What you likely hadn’t heard about is that the divers who came across the debris were part of a team working with Lone Wolf Media based in South Portland—all of whom were engaged in the making of a documentary series for the History Channel on ships and airplanes that disappeared in the Bermuda Triangle.
Producing a series like this one takes time and patience. The lead diver Lone Wolf Media worked with, Mike Barnette, has spent decades tracking down possible wreck sites.
“He has thousands,” Lone Wolf Media Producer Joe Sousa said. “He culled it down to dozens, and then those dozens we looked at over a period of like three months of individual dives.”
Lone Wolf Media Producer and Co-founder Kirk Wolfinger said Barnette and his diving partner were in the water off the coast of Cape Canaveral, Florida when they came across what they thought was a wing from the long-lost plane they were hoping to find.
“But it was filled with materials they had not seen before,” Wolfinger said. “They were tiles, heat shield tiles. They brought one up just to see what it was, if somebody could identify it. Pretty quickly NASA identified it as a piece of the space shuttle Challenger.”

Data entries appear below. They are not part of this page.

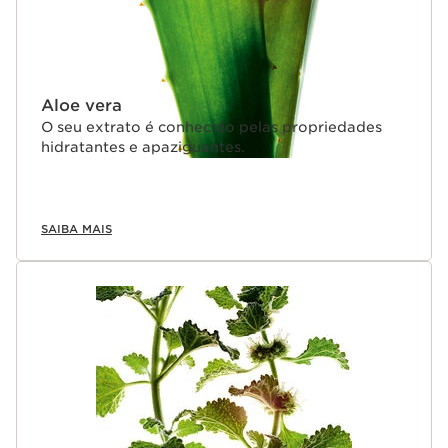
Aloe vera
O seu extrato é conhecido pelas propriedades
hidratantes e apaziguantes.
SAIBA MAIS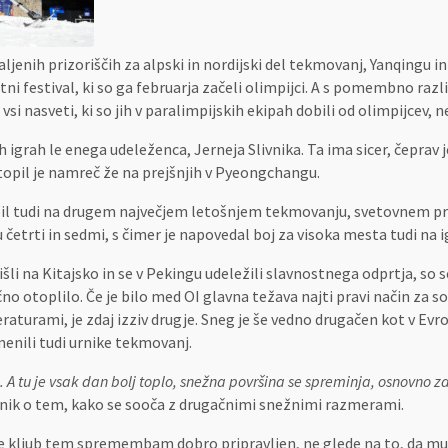
jenih prizoriščih za alpski in nordijski del tekmovanj, Yanqingu i
ni festival, ki so ga februarja začeli olimpijci. A s pomembno razli
si nasveti, ki so jih v paralimpijskih ekipah dobili od olimpijcev, 
 igrah le enega udeleženca, Jerneja Slivnika. Ta ima sicer, čeprav je
topil je namreč že na prejšnjih v Pyeongchangu.
pil tudi na drugem največjem letošnjem tekmovanju, svetovnem p
 četrti in sedmi, s čimer je napovedal boj za visoka mesta tudi na 
išli na Kitajsko in se v Pekingu udeležili slavnostnega odprtja, so
očno otoplilo. Če je bilo med OI glavna težava najti pravi način za
turami, je zdaj izziv drugje. Sneg je še vedno drugačen kot v Evrop
menili tudi urnike tekmovanj.
. A tu je vsak dan bolj toplo, snežna površina se spreminja, osnovno 
vnik o tem, kako se sooča z drugačnimi snežnimi razmerami.
 je kljub tem spremembam dobro pripravljen, ne glede na to, da m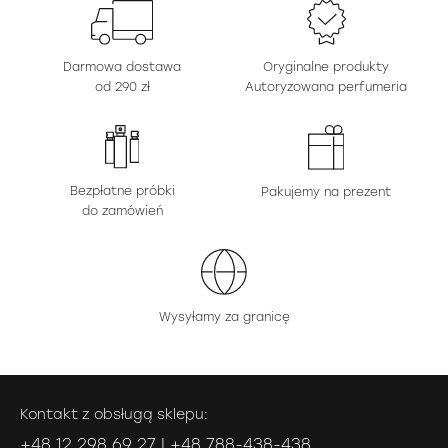
Darmowa dostawa
Oryginalne produkty
od 290 zł
Autoryzowana perfumeria
Bezpłatne próbki
Pakujemy na prezent
do zamówień
Wysyłamy za granicę
Kontakt z obsługą sklepu:
+48 12 298 69 27 | +48 788-438-438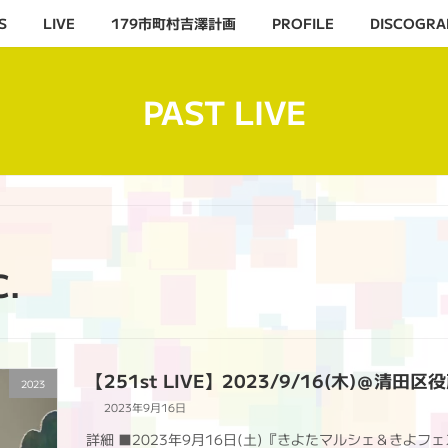
S
LIVE
179市町村吉澤計画
PROFILE
DISCOGRA
PAST LIVE
C.
【251st LIVE】2023/9/16(木)＠清
2023
2023年9月16日
詳細 ■2023年9月16日(土)『きよたマルシェ＆きよ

“It was just kind of gobsmacking,” Sousa said. “Because we were looking for Flight 19, which is a famous Bermuda Triangle disappearance, and we find the Challenger. And it sort of just goes to show you when you’re operating in these waters off the Florida coast near the Bermuda Triangle, you really never know what you’re going to find.”
Once the piece was identified, the word came unequivocally from NASA: hands off, don’t touch. The space agency had to notify Congress and the families of the lost Challenger crew and figure out what to do with the remnants.
“It’s a very sensitive thing,” Wolfinger added. “It’s been a long time [that] we’ve been sitting on this. Now we’re finally ready to release the information."
Lone Wolf Media's six-part series, “The Bermuda Triangle: Into Cursed Waters,” can soon be seen on the History Channel. The first episode will air at 10 p.m. on Nov. 22.